HUD-Data-Lab / Data.Exchange.and.Interoperability

Repository for Homeless Management Information System (HMIS) development and management of products to support data exchange and interoperability
GNU General Public License v3.0
2 stars 5 forks source link

API does not support bulk synchronizing of data #20

Open TomNUSDS opened 1 month ago

TomNUSDS commented 1 month ago

Aka the current API approach doesn't support bi-directional bulk data synchronize. It is more client-server with the server being the "source of truth".

Issues:

  1. Currently, external callers can only add/update one record at a time. This will likely fail at scale.

  2. Results for bulk insert/udpate must return bulk results.
    So an array of success/fails in the same order as what was sent. The HTTP result code is insufficient since it speaks to the overall request, not individual records inside the request.

  3. Only the fields that are known to be modified need be sent for an update.
    E.g. An ElementName might be required for an insert, but for an update, if it wasn't changed, then can be omitted. This means that for inserts, the required fields are different from required fields for an update. Likely, the only required fields for an update is the primary id and a revision number (see below), plus the the subset of changed fields.

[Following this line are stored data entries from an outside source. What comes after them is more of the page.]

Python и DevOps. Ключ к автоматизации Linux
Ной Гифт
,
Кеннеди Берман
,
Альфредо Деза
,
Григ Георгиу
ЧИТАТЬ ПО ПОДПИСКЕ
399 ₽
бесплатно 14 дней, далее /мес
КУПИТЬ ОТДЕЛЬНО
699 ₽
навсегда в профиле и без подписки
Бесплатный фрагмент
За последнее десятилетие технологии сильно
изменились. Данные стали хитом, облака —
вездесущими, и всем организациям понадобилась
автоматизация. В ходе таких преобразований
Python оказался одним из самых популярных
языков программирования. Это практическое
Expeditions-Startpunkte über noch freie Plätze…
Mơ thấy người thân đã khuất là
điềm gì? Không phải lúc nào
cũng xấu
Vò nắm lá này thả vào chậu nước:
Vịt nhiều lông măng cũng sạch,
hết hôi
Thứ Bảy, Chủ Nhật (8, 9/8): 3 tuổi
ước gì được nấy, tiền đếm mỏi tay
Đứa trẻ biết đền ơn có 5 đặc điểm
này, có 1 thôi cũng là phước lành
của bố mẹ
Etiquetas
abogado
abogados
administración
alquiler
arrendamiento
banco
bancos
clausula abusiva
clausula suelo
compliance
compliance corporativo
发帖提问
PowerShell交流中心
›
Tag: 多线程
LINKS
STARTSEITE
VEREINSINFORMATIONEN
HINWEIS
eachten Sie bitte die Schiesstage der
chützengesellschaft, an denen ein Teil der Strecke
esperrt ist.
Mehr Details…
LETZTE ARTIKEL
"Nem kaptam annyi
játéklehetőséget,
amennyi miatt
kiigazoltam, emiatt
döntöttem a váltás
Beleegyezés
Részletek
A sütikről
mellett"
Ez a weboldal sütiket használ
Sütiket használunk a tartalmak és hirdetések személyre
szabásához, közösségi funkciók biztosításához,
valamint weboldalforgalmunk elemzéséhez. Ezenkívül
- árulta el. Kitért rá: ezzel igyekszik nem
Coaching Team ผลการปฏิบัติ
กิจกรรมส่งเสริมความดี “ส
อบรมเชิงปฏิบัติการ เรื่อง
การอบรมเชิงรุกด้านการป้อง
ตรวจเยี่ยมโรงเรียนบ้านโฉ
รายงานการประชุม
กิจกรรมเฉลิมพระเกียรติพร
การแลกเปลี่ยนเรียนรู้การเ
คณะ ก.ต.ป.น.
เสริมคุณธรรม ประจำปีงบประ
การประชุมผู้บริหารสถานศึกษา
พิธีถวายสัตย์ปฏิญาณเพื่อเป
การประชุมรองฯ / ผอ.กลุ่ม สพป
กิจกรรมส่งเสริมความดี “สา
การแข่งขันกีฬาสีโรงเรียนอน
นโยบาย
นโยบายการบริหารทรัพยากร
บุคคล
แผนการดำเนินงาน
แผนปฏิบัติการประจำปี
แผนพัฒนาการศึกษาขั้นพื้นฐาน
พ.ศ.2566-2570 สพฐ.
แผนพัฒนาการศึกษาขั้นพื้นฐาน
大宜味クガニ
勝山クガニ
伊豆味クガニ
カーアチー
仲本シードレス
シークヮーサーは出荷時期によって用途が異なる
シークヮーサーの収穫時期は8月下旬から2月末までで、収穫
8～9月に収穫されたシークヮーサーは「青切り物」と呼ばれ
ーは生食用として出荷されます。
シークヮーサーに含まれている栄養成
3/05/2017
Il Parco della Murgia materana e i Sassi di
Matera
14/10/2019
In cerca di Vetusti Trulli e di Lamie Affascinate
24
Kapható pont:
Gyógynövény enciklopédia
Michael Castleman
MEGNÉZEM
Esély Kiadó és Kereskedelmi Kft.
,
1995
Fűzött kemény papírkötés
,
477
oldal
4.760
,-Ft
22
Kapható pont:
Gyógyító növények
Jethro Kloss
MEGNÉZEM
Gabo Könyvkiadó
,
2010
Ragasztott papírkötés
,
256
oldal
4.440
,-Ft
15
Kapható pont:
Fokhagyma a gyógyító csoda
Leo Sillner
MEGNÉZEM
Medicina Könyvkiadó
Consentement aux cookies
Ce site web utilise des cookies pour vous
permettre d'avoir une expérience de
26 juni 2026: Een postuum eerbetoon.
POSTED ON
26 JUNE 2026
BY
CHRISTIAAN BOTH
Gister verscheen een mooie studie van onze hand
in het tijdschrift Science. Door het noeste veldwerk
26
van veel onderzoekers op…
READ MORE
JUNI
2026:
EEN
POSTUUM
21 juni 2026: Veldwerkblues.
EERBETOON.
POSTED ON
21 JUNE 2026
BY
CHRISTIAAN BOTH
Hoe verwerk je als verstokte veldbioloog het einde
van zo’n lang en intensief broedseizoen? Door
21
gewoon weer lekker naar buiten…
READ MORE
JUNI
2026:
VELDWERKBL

  4. Updates might require a per-record revisioning mechanism for merge conflict checks.
    This might be done using a LastMod timestamp or a specific new field with an incremented version number. The fundamental idea is that updates include a revision number (or the prior LastMod). If the data in the DB has a newer revision number that what is coming from the update, then the operation fails because someone else already modified it.

  5. Probably should clearly define what "UPSERT" means.
    Does it mean a bulk operation that includes a mix of inserts/updates/deletes? Or, the database concept of upserts? DB upserts often means NOT knowing the record ID when sending the data? (DB Unique Keys concept where a combination of fields make a row unique might make sense? But it would need to be defined for each table and is a probably a hard problem.)

TomNUSDS commented 1 month ago

I think it's OK to say the first iteration of the API is intended for client-to-server communications where the HMIS server is "source of truth" for the data. This means that it's responsible for generating new record ids for create operations, and for generating timestamps for fields like DateCreated, DateModified and DateDeleted.

Maybe we can add a "Revisit in the future" or "Future work" github label?